§ EXERCISE REQUIREMENTS: The answer should hold exactly the lines of the entries below from the one containing "ojects & Resources" through the last line, both included.

§ GIVEN DATA:

***

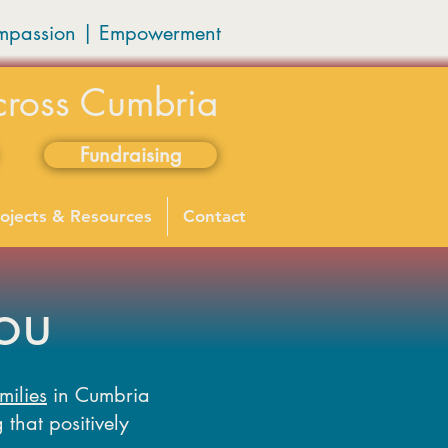
mpassion
|
Empowerment
cross Cumbria
Fundraising
ojects & Resources
Contact
ou
milies
in Cumbria
 that positively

***

§ YOUR RESPONSE:
ojects & Resources
Contact
ou
milies
in Cumbria
 that positively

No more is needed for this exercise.